In an ideal world, the best candidates should be treated as VIP customers. This means recruiters and companies should always keep in mind that their customers/hot prospects have many options and easily can go to a competitor. They deserve to be wooed and shown exactly why your company/product is a perfect fit for their needs.
Unfortunately, most recruiters and companies today treat candidates like they are vendors. Recruiters expect candidates to “sell” themselves and focus on making sure the candidates check the job requirements boxes. By the time the company discovers the perfect candidate, that individual has often formed an opinion of the company, and not necessarily a positive one.
There are numerous examples of how designing a customer-centric experience can boost your company growth. For instance, Jane Park, CEO of Julep, recently shared with Fast Company how transforming their customer buying process has produced remarkable results.
Why not take that concept and apply it to recruiting?
To become customer-focused, you first need to determine if your company’s underlying recruiting and hiring processes are built to attract great people, or if they are preventing the people you actually want to hire from being considered. Figuring out where you stand on the following measures will give you a quick sense of your company’s current talent attraction level:
Building a Talent-centric (aka Customer-focused) Recruiting Process Checklist
1. Do you have job postings or advertisements?
If your job postings list “must haves” vs. “what’s in it for the prospect” you’re in the Stone Age when it comes to maximizing the customer experience.
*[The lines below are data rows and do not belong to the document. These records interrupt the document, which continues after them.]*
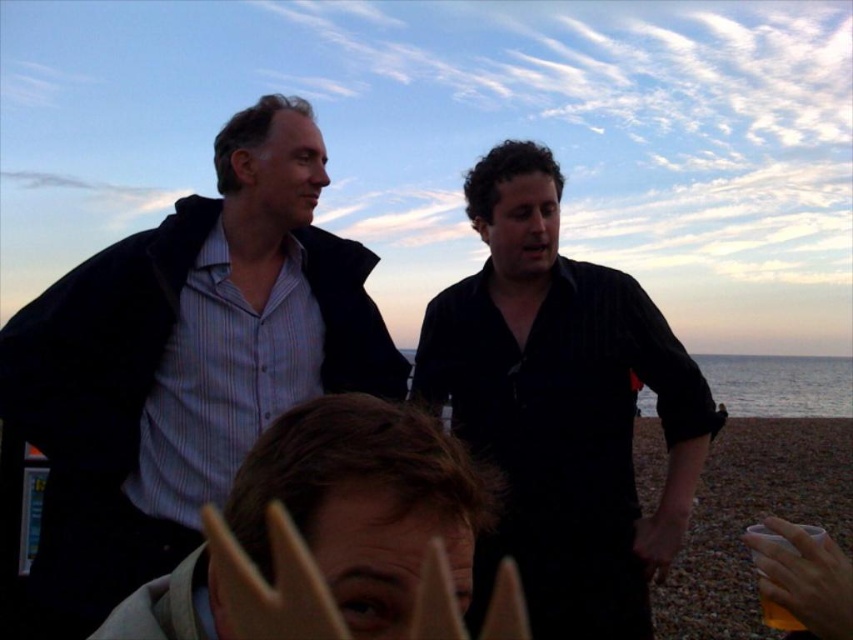 Measure the distance between black matte shirt at center and translucent plastic cup at lower right.

The distance of black matte shirt at center from translucent plastic cup at lower right is 4.80 feet.

Between point (439, 296) and point (753, 529), which one is positioned in front?

Point (753, 529) is in front.

You are a GUI agent. You are given a task and a screenshot of the screen. Output one action in this format:
    pyautogui.click(x=<x>, y=<y>)
    Task: Click on the black matte shirt at center
    
    Given the screenshot: What is the action you would take?
    tap(561, 406)

The width and height of the screenshot is (853, 640). What do you see at coordinates (184, 362) in the screenshot?
I see `matte black jacket at left` at bounding box center [184, 362].

Which of these two, matte black jacket at left or brown hair at center, stands shorter?

brown hair at center is shorter.

Locate an element on the screen. Image resolution: width=853 pixels, height=640 pixels. matte black jacket at left is located at coordinates (184, 362).

Does matte black jacket at left appear under black matte shirt at center?

Incorrect, matte black jacket at left is not positioned below black matte shirt at center.

Which is more to the left, matte black jacket at left or black matte shirt at center?

matte black jacket at left is more to the left.

Does point (33, 339) come farther from viewer compared to point (529, 324)?

No, (33, 339) is closer to viewer.

Locate an element on the screen. matte black jacket at left is located at coordinates (184, 362). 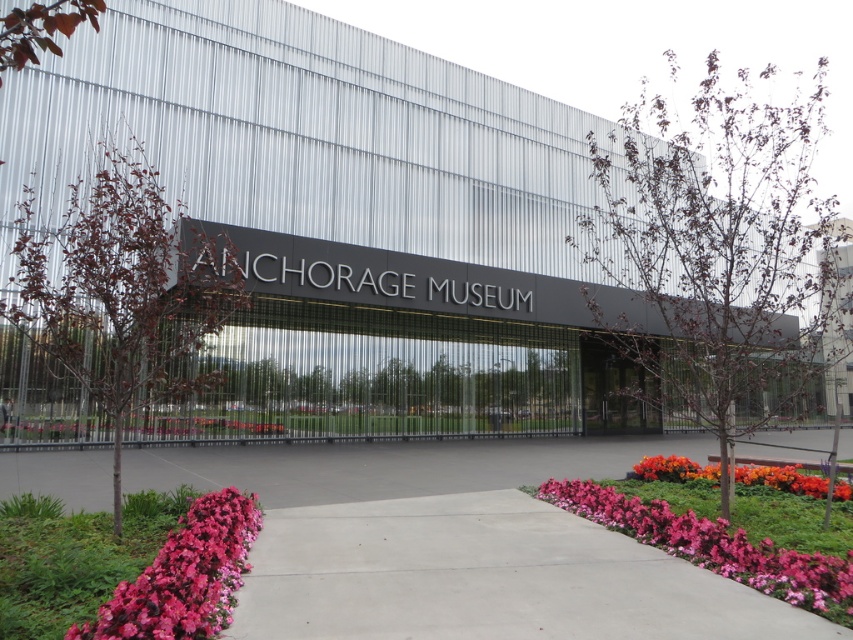 Question: Considering the real-world distances, which object is closest to the pink matte flowers at lower right?

Choices:
 (A) black glass doors at center
 (B) concrete at center
 (C) orange matte flower at lower right

Answer: (C)

Question: Which of these objects is positioned farthest from the pink matte flowers at lower right?

Choices:
 (A) orange matte flower at lower right
 (B) concrete at center

Answer: (B)

Question: From the image, what is the correct spatial relationship of black glass doors at center in relation to orange matte flower at lower right?

Choices:
 (A) right
 (B) left

Answer: (A)

Question: Can you confirm if concrete at center is smaller than pink matte flowers at lower right?

Choices:
 (A) no
 (B) yes

Answer: (A)

Question: Which object is positioned closest to the pink matte flowers at lower right?

Choices:
 (A) black glass doors at center
 (B) orange matte flower at lower right
 (C) concrete at center
 (D) pink matte flowers at lower left

Answer: (B)

Question: Does pink matte flowers at lower right come in front of black glass doors at center?

Choices:
 (A) yes
 (B) no

Answer: (A) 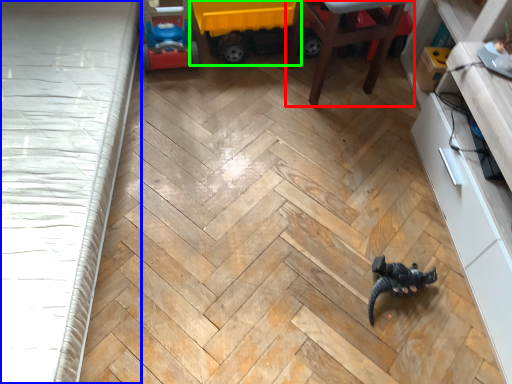 Question: Which is nearer to the furniture (highlighted by a red box)? bed frame (highlighted by a blue box) or toy (highlighted by a green box).

Choices:
 (A) bed frame
 (B) toy

Answer: (B)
Here’s an example of a customer-centric postingyou can use for inspiration.
2. Do you understand the customer?
Michael Bruce, at the recruitment advertising firm McFrank and Williams, suggests every ad, email and voice mail needs to capture the candidate’s “unarticulated” hero. This is the aspect of work that drives their personal satisfaction. I call this critical factor the candidate’s intrinsic motivator, or in the case of the graphic above, the rabbit’s carrot. Some examples: for techies it could be pushing the envelope on some new technology and for nurses it could be the satisfaction derived from caring for others.
3. Do you acknowledge the surplus or scarcity of talent?
If the demand for candidates is greater than the supply, you can’t pretend it isn’t. Too many companies design their tracking systems based on a flawed supply chain model assuming the supply of great talent is plentiful, and then mixing and matching people on criteria that don’t correlate with performance. If you’re in a talent scarcity situation this default process will backfire, since these people are looking for career moves.
4. Do you emphasize career moves or lateral transfers?
The best people, whether they’re active or passive, are not interested in lateral transfers. So if your hiring managers emphasize skills and experience over performance and potential, you’ve already lost.
5. Are you maintaining the status quo or raising the talent bar?
To raise your company’s talent level you must start attracting the best people available, not just the best who apply. An emphasis on weeding out the weak and filling positions fast perpetuates the status quo.
6. Does your candidate have a going-away or going-towards career strategy?
The best people, especially passive candidates, need to see what you have to offer as far superior to what they already have. This is a going-towards strategy and each step of your recruiting process needs to address this. Pulling someone away is far more difficult than hiring someone who’s already decided to leave.
7. Do you have a transactional or solution-based recruiting process?
If your company’s mix-and-match hiring process is designed to force-fit candidates into pre-defined roles, it’s unlikely you’ll be seeing or hiring too many great people, other than recent grads or for entry-level spots. While a great talent brand can mask the problem, offering a job is not the same as crafting a career. The former is a quick transaction; the latter is a multi-level solution.
8. Are your hiring managers engaged?
The best people want to work for leaders and mentors. Part of creating a true customer experience is the full engagement of the hiring manager at every step in the process. This includes a willingness to take time to meet prospects who want to just explore the possibility of making a move.
It’s obvious that hiring top talent is critical to overall company success. Unfortunately, without the full engagement of every hiring manager and the entire executive team, this critical need is often lost among other important company initiatives. In a talent scarcity situation the problem is magnified. The solution starts by recognizing that the best people are always in high demand and they must be treated as you would treat your most important customers.